= Donald deAvila Jackson =

American physician (1920 – 1968)

Donald deAvila Jackson, M.D. (January 2, 1920 – January 29, 1968) was an American psychiatrist best known for his pioneering work in family therapy.

From 1947 to 1951, he studied under Harry Stack Sullivan. From 1953 to 1962, he worked with Gregory Bateson, John Weakland, Jay Haley and William Fry, developing thinking in the areas of family therapy, brief therapy, systems theory and communication theory.

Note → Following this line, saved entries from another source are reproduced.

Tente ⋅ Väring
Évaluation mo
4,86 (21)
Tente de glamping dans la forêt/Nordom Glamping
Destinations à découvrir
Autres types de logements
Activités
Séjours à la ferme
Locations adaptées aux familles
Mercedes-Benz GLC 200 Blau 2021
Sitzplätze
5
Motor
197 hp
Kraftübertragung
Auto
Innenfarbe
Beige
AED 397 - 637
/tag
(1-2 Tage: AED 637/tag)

One of the results of this research was the development of the double bind theory of schizophrenia.

In 1958, he founded the Mental Research Institute in Palo Alto, California, and was its first director.

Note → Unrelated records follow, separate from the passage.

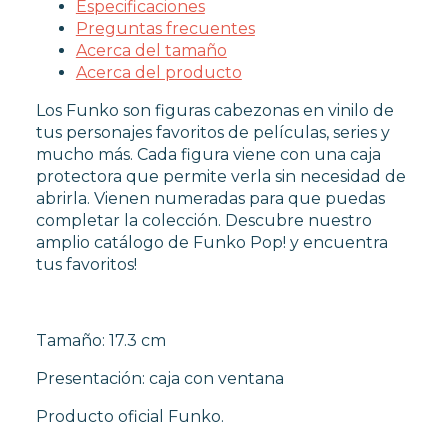
Especificaciones
Preguntas frecuentes
Acerca del tamaño
Acerca del producto
Los Funko son figuras cabezonas en vinilo de
tus personajes favoritos de películas, series y
mucho más. Cada figura viene con una caja
protectora que permite verla sin necesidad de
abrirla. Vienen numeradas para que puedas
completar la colección. Descubre nuestro
amplio catálogo de Funko Pop! y encuentra
tus favoritos!
Tamaño: 17.3 cm
Presentación: caja con ventana
Producto oficial Funko.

Don died by accident while experimenting with possibly sodium pentothal as a form of reaching the subconscious on 29 January 1968. His death was alluded to cryptically, (often referred to as a suicide) because of the fact he was experimenting on himself.

==Quotes about Don Jackson==

"How did Don Jackson influence the field of family therapy? How did Watts influence the steam engine? He made it. Others have refined the steam engine into a better, more efficient machine. I'd say that is what Don did for family therapy, he established the discipline. Others have gone on to refine it." — Richard Fisch, MD, Founder & Director, Brief Therapy Center, Mental Research Institute

"I miss Don. Don had a quickness and a lightness in touch that is I think very important in handling problems of human behavior. I think he might have thought that some of our antics this evening a little funny and to come up to this platform and lightened our procedures a little. It would have been nice. He was historically of course a very important person. His original paper on family homeostasis was certainly one of the first, perhaps the first major statement about the family as a system." — Gregory Bateson speaking at a memorial conference for Don Jackson

==Publications==
- Jackson, D. (Ed.). (1960). The Etiology of Schizophrenia. NY, Basic Books.
- Jackson, D. (1964). Myths of Madness: New Facts for Old Fallacies. NY, Macmillan Pub. Co.
- Haas, A. & Jackson, D. (1967). Bulls, Bears and Dr. Freud, Mountain View, CA: World Pub.
- Watzlawick, P., Beavin, J., Jackson, D. (1967). Pragmatics of Human Communication: A Study of Interactional Patterns, Pathologies & Paradoxes. NY: W.W. Norton. Also published in Bern, Switzerland. Hans Huber, Pub., 1969.
- Jackson, D. (Ed.). (1968a). Communication, Family and Marriage (Human communication, volume 1). Palo Alto, CA: Science & Behavior Books.
- Jackson, D. (Ed.). (1968b). Therapy, Communication and Change (Human communication, volume 2). Palo Alto, CA: Science & Behavior Books.
- Lederer, W. & Jackson, D. (1968). Mirages of Marriage. NY: W.W. Norton & Co.
- Ray, W. (Ed). (2005). Don D. Jackson - Essays at the Dawn of an Era, Selected papers Vol.I. Phoenix, AZ: Zeig, Tucker, Theisan, Ltd.
- Ray, W. (Ed.). (2009). Don D. Jackson - Interactional Theory in the Practice of Therapy, Selected Papers Vol. II. Phoenix, AZ: Zeig, Tucker, Theisan, Ltd.